Upon entering the recital hall, one was immediately drawn to the figures of Feeney, Schotzko and Smooke posed across the state like statues as the audience filed in. While the concertgoers casually chatted and checked their programs, Schotzko began to move his arms slowly and deliberately as Feeney muttered under his breath as he sparsely played a hand drum; it took a few moments to realize that the pre-concert had already commenced with Feeney performing Georges Aperghis‘ Le Corps à Corps while Schotzko was simultaneously enacting Huang Ruo’s performance art work Sound of Hand. After Feeney’s mutterings evolved into shouts and nonsensical rants, both percussionists returned to their silent poses as Smooke began a brief but stimulating improvisation on his instrument of choice, the toy piano.

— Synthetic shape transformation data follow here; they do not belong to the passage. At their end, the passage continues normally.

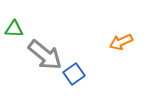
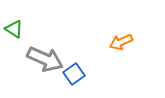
green triangle: rotated 30 degrees clockwise
gray arrow: moved 4 px down; rotated 15 degrees counterclockwise
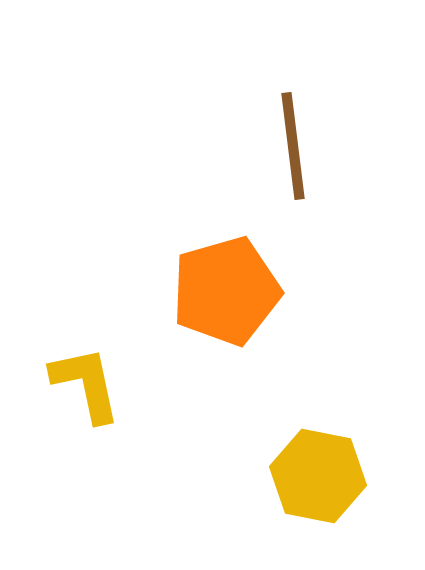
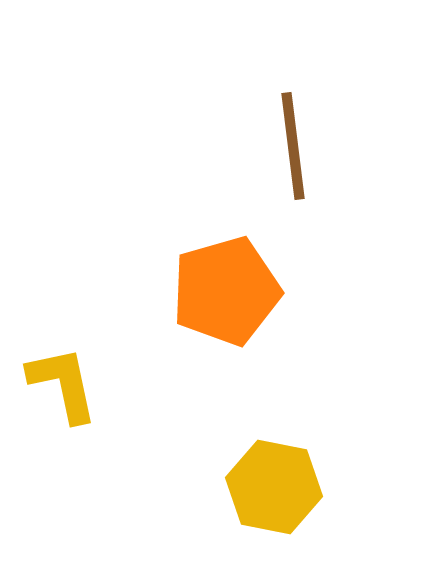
yellow L-shape: moved 23 px left
yellow hexagon: moved 44 px left, 11 px down
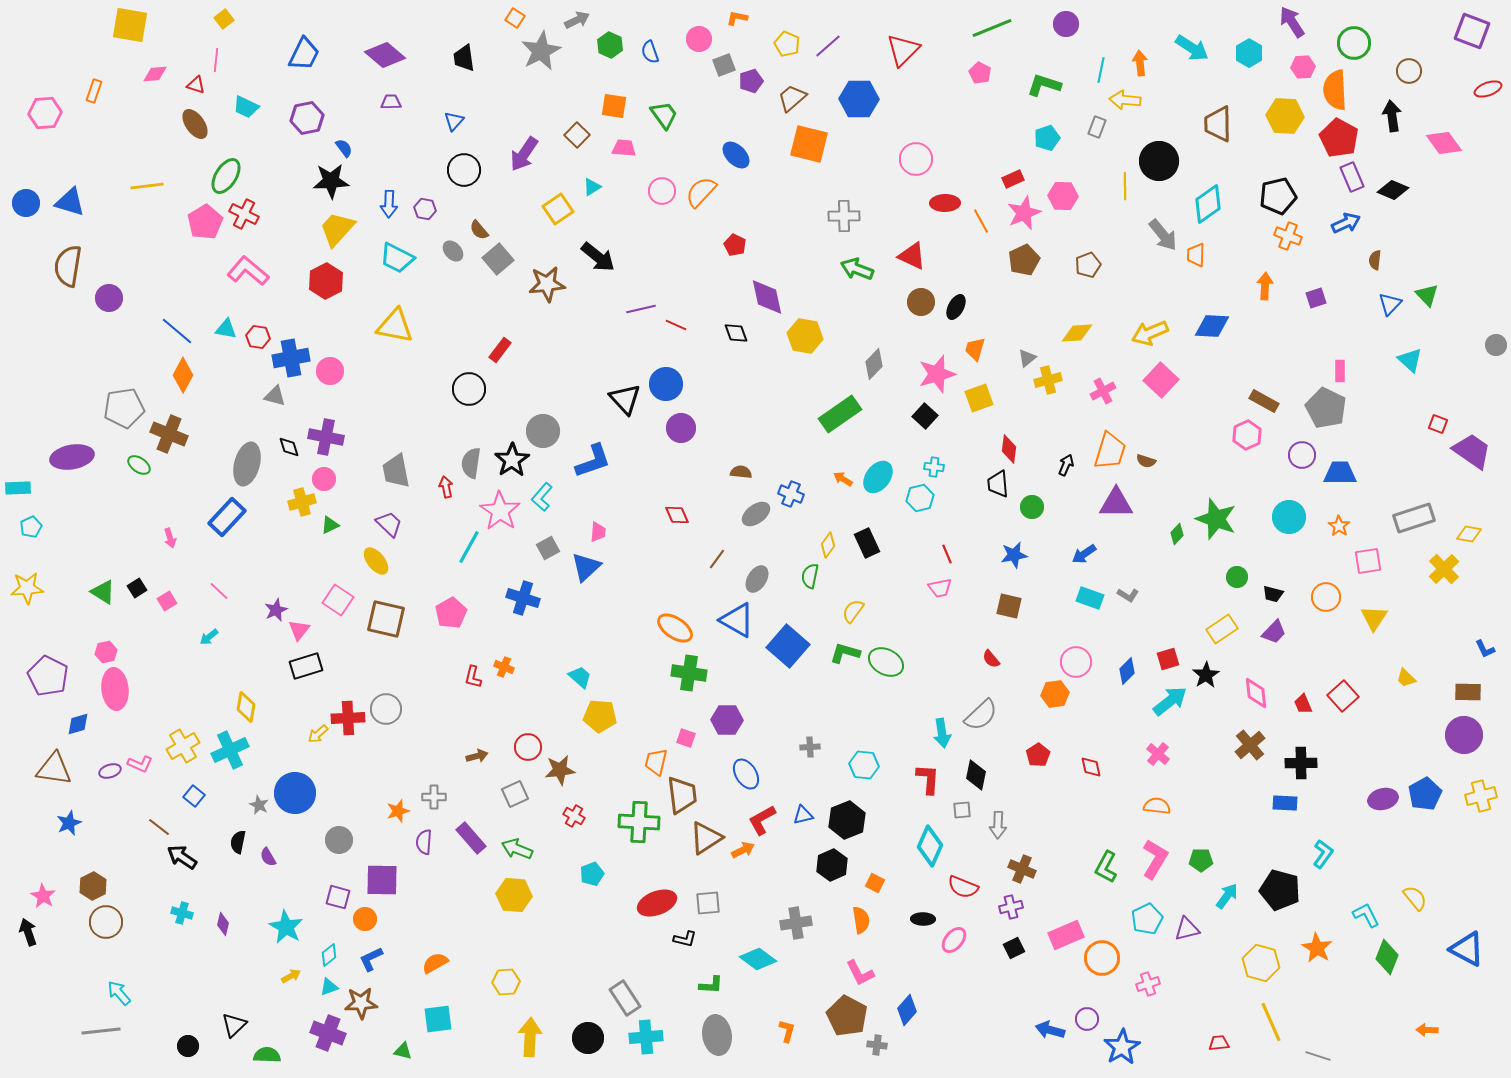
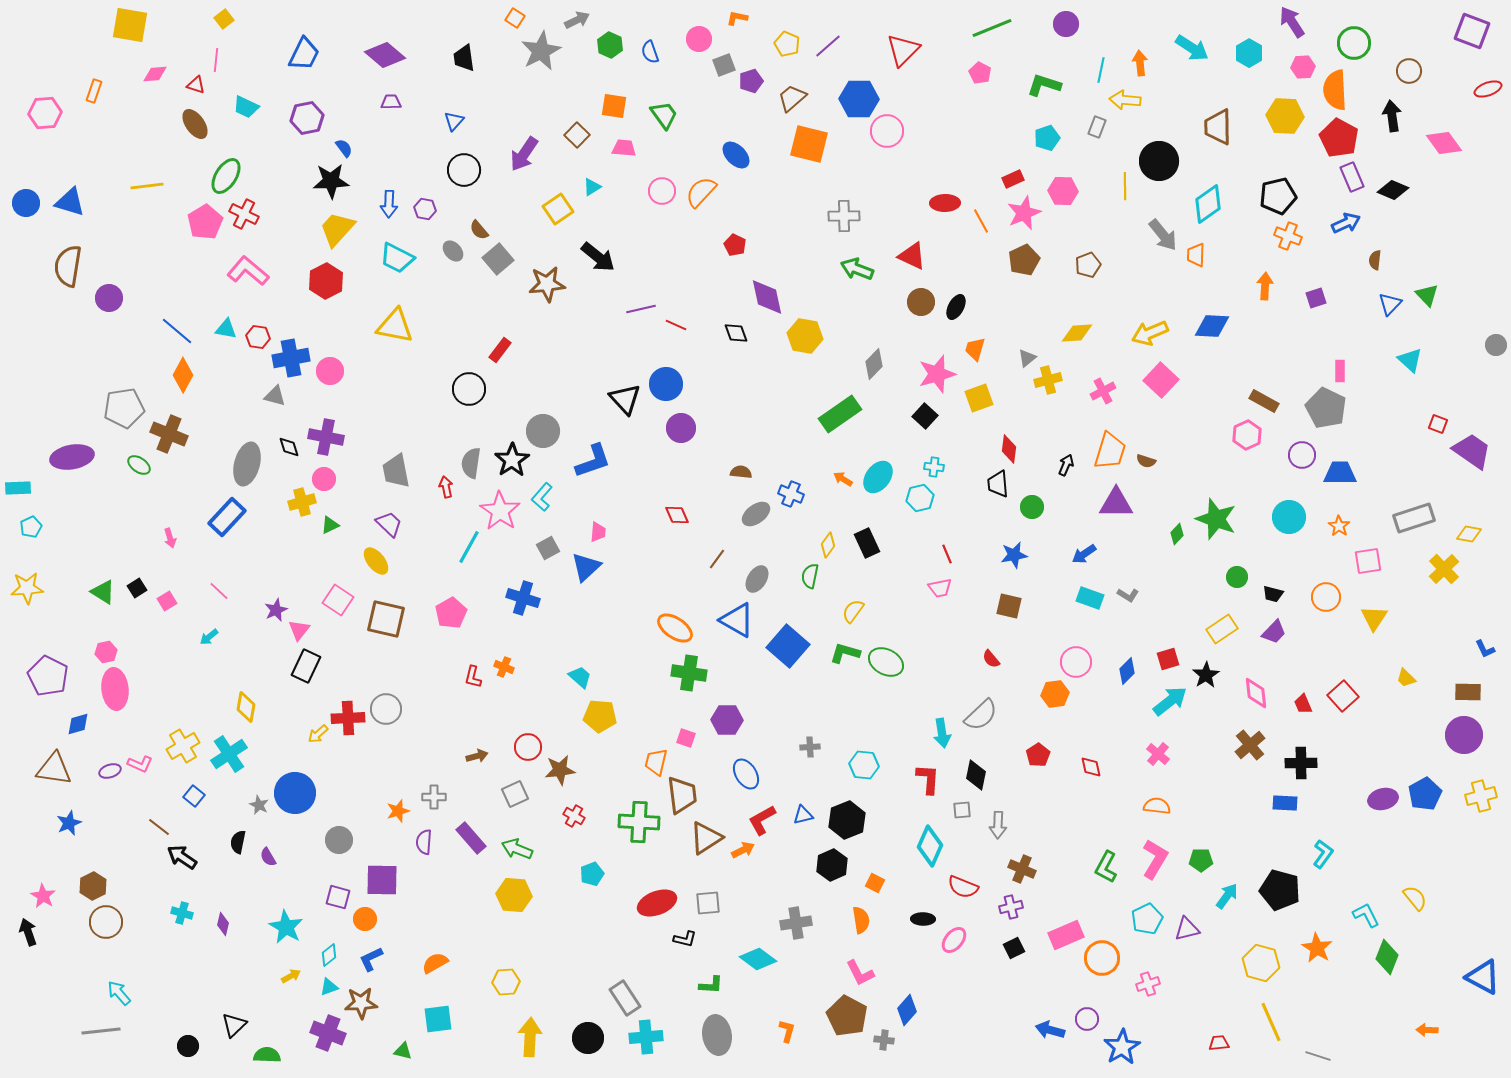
brown trapezoid at (1218, 124): moved 3 px down
pink circle at (916, 159): moved 29 px left, 28 px up
pink hexagon at (1063, 196): moved 5 px up
black rectangle at (306, 666): rotated 48 degrees counterclockwise
cyan cross at (230, 750): moved 1 px left, 4 px down; rotated 9 degrees counterclockwise
blue triangle at (1467, 949): moved 16 px right, 28 px down
gray cross at (877, 1045): moved 7 px right, 5 px up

The concert proper started off with a fantastic performance of John Cage’s Credo; Yoo’s deft performance of the radio brought smiles as one of the FM channels abruptly stated something about “dealing with only part of the breast” (a post-concert debate over whether or not she had found a sex show or a cooking channel ensued) in the middle of the piece. Buck and Yoo proceeded to throw themselves into the U.S. premiere of Arlene Sierra’s Of Risk and Memory for two pianos with gusto – it’s a great work and will hopefully find more performances on this side of the pond. Smooke and Feeney participated in another improvisation, this time with Smooke bowing and plucking on the inside of the toy piano while Feeney effortlessly coaxed a wide range of sounds from a tom-tom. The first half concluded with Thierry De Mey’s Table Music, which seemed to be a crowd favorite. Stephen Buck and David Schotzko explored the serene musings of Peter Garland’s Peñasco Blanco, which was an effective tonic to some of the earlier experimental works. The concert came to a bombastic close with my favorite work of the evening, David Smooke’s work for two pianos and two percussion, Hurricane Charm.

Future LotUS concerts are scheduled at the State University of New York at Fredonia on February 19, Catholic University in Washington D.C. on March 19, and The Windup Space in Baltimore on March 20 and will include the entire core ensemble with violinist Courtney Orlando, violist Wendy Richman, bassoonist Michael Harley, and bassist Michael Formanek as well as Yoo, Feeney and Smooke.